1. Introduction

The genus Peucedanum L. (Apiaceae, Selineae), in the broadest sense (sensu amplo), is taxonomically a very polymorphic and polyphyletic group with 2–3-pinnate leaves and dorsally compressed fruits, and historically 859 specific and intraspecific plant names are attributed to it [1], of which about 100–120 (200) species have been recognized [2,3]. Based on phylogenetic [4], and other studies [5], North American and African genera, as well as Dichoropetalum Fenzl and some Eurasian genera, have been excluded from it nowadays; so, there is a consensus that in a broad sense (sensu lato), this genus includes 74 species distributed in Eurasia and North Africa [6,7]. Phylogenetically, they form a common clade with the type species of the genus, P. officinale L. [4,8]. However, some authors claim that this group actually consists of eight independent genera that differ considerably in the morphology of the vegetative parts, chemistry, etc. [1,4,5,8,9,10,11]. Some of them are mono- or oligotypic and the genus Peucedanum in a narrow sense (sensu stricto) consists of only 12 Eurasian species, and 38 species need to be distributed into other genera [1]. More recently, it has been proven on the basis of molecular analyses [11] that the separation of the monotypic genus Rhizomatophora Pimenov from Peucedanum sensu lato is justified [7,9].

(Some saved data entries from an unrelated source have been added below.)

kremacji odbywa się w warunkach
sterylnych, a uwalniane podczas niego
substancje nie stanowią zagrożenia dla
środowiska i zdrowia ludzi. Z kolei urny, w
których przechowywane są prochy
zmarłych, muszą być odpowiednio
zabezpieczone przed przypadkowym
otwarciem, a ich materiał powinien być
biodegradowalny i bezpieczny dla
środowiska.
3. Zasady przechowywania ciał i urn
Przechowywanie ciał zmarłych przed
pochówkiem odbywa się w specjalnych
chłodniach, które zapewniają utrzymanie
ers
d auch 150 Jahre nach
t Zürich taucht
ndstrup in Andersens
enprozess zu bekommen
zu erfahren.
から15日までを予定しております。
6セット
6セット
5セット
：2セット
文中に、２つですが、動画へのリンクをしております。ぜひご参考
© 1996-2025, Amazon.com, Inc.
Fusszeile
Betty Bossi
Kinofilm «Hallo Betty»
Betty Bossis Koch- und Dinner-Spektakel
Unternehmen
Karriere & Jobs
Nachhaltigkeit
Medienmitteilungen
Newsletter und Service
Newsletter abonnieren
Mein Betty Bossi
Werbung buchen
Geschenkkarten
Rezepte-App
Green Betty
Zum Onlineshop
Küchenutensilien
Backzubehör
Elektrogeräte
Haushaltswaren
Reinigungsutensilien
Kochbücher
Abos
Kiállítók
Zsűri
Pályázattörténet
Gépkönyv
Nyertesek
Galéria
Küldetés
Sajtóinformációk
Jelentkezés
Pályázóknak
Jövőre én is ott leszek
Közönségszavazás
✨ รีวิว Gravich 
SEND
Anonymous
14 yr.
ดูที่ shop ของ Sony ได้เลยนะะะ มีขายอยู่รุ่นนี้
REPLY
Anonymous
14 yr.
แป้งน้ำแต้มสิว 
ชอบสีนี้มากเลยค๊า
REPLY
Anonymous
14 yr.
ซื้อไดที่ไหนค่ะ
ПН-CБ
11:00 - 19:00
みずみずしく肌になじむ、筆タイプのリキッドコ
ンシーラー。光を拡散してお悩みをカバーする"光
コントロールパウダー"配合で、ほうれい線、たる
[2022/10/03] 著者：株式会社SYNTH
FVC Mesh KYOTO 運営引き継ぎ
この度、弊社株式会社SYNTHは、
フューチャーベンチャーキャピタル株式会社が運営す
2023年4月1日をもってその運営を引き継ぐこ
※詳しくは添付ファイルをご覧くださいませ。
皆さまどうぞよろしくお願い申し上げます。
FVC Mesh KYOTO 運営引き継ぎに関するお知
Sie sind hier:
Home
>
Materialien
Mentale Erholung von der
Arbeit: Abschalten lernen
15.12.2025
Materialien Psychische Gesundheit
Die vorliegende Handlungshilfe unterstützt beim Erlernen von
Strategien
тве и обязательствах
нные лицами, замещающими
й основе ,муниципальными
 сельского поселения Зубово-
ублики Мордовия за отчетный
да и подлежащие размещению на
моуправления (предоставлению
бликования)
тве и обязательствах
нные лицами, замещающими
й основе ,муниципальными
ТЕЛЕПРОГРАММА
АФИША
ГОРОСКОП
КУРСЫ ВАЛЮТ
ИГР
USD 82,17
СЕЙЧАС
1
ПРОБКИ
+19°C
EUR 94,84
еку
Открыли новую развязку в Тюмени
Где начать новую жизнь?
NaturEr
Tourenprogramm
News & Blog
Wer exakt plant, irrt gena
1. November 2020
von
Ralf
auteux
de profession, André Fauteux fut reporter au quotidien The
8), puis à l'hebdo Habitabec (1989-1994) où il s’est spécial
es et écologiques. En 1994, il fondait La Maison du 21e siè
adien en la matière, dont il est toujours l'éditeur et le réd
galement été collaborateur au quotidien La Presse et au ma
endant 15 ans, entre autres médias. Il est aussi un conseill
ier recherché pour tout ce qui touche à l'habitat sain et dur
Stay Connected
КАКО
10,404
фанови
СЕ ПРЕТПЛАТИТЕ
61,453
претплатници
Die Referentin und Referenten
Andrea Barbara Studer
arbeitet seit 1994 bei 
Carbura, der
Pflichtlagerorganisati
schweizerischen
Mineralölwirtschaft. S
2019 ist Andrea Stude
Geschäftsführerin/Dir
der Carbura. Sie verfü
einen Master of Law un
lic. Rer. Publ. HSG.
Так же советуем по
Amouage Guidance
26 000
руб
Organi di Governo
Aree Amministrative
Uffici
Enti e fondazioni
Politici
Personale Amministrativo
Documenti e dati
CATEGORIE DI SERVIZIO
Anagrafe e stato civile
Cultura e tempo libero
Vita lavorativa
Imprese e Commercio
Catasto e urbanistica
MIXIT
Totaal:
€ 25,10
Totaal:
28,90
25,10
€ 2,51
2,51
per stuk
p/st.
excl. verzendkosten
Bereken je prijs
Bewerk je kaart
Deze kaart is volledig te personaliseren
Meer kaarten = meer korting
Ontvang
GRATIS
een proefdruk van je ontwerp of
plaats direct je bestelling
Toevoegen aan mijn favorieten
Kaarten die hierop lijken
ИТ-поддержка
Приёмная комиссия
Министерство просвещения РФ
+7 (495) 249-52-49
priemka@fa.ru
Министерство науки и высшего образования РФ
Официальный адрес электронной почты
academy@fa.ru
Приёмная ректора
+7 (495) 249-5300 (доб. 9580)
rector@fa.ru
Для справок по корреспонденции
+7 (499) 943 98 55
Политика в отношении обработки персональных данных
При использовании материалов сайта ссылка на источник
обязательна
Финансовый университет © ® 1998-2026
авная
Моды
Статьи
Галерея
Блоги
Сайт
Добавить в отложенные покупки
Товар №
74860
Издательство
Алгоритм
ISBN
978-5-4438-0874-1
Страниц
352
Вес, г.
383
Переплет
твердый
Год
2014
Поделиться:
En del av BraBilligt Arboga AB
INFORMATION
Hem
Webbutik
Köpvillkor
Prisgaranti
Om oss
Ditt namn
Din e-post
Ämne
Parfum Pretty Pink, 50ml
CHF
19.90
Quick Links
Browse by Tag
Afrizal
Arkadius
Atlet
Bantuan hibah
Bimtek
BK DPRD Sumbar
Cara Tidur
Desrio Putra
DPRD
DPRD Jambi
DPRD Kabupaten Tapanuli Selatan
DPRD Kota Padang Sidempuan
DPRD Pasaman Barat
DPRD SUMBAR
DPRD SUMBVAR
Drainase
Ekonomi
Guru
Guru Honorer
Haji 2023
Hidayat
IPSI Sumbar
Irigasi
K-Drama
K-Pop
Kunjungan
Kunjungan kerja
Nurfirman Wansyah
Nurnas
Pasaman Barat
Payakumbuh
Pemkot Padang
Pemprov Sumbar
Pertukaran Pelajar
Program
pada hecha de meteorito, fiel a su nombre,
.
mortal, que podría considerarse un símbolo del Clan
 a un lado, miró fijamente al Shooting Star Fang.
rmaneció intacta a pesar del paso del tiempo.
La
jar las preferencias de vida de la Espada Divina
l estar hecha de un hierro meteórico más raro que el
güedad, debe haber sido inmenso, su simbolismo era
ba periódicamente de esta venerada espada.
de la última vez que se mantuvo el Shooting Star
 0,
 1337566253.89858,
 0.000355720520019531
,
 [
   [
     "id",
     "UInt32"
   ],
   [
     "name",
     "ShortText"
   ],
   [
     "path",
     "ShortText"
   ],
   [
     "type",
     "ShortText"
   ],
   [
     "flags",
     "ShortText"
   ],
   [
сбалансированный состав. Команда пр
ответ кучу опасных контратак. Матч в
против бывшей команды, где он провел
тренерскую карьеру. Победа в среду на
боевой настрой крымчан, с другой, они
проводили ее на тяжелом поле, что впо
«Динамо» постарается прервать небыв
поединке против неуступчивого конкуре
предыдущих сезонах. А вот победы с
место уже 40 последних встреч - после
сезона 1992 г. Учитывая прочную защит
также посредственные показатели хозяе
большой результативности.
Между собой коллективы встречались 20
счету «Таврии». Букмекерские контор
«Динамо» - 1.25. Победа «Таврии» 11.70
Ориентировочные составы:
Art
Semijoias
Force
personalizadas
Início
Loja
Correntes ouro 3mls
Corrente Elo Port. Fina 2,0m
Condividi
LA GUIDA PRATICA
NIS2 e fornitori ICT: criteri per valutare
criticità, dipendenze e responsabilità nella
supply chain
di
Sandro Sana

Many Peucedanum taxa, both in a broad sense (sensu lato) and in a narrow sense (sensu stricto), were the subject of previous phytochemical studies. The majority of these studies concerned essential oils and coumarins [12]. Essential oils were rich in monoterpenes, such as those of P. officinale rhizomes, stems, leaves, flowers and fruits [13,14], or in sesquiterpenes, for example, those of P. tauricum M. Bieb. flowers and fruits [15]. Also, in some instances, the essential oils of Peucedanum taxa contained similar amounts of both of these types of terpenes, such as the one of P. verticillare (L.) W.D.J. Koch ex DC. fruits [16]. Regarding coumarins, mainly simple coumarins, furanocoumarins and their dihydro derivatives, as well as dihydropyranocoumarins were identified in different extracts originating from these species. Among other secondary metabolites, flavonoids, phenolic acids, chromones and phenylethanoids were revealed in the polar extracts of these taxa [12].

In this paper, the composition of the essential oils isolated from the fruits of Peucedanum longifolium Waldst. & Kit., as well as Rhizomatophora aegopodioides (Boiss.) Pimenov [=P. aegopodioides (Boiss.) Vandas], was analyzed. Like other species of Peucedanum sensu stricto, P. longifolium has xeromorphic leaves and linear leaf lobes with entire margins, and inhabits rocky places in Southeast Europe and Southwest Asia. In contrast, R. aegopodioides has mesomorphic leaves with ovate to oblong and toothed leaf lobes, and inhabits moist riparian habitats in Southern Italy, Southeast Europe and Southwest Asia [1,7,17].

Previously, essential oils of various aerial parts and organs of P. longifolium, but not of fruits, from Serbia, Montenegro and Turkey were investigated. Also, the root essential oil of the plant collected in Serbia was analyzed [18,19,20,21,22,23]. Furthermore, for the aerial parts’ essential oils (exact plant parts were not defined) from Turkey and Serbia, antioxidant and antibacterial activities, respectively, were demonstrated [18,19]. Also, furanocoumarins peucedanin, oxypeucedanin, oxypeucedanin hydrate and isoimperatorin, and simple coumarin osthole were isolated from the dry ethanol extracts of the roots and fruits of this plant [24].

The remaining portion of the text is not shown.